"""

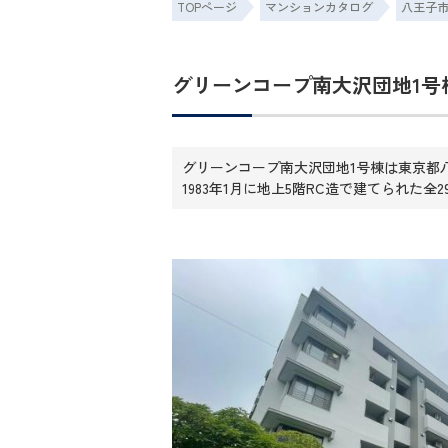
TOPページ
マンションカタログ
八王子
グリーンコープ南大沢団地1号
グリーンコープ南大沢団地1号棟は東京都
1983年1月に地上5階RC造で建てられた全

"""

:: WHAT YOU WILL DO ::
With the images omitted, retype the records above exactly.

:: RESULT OF THE EXERCISE ::
TOPページ
マンションカタログ
八王子
グリーンコープ南大沢団地1号
グリーンコープ南大沢団地1号棟は東京都
1983年1月に地上5階RC造で建てられた全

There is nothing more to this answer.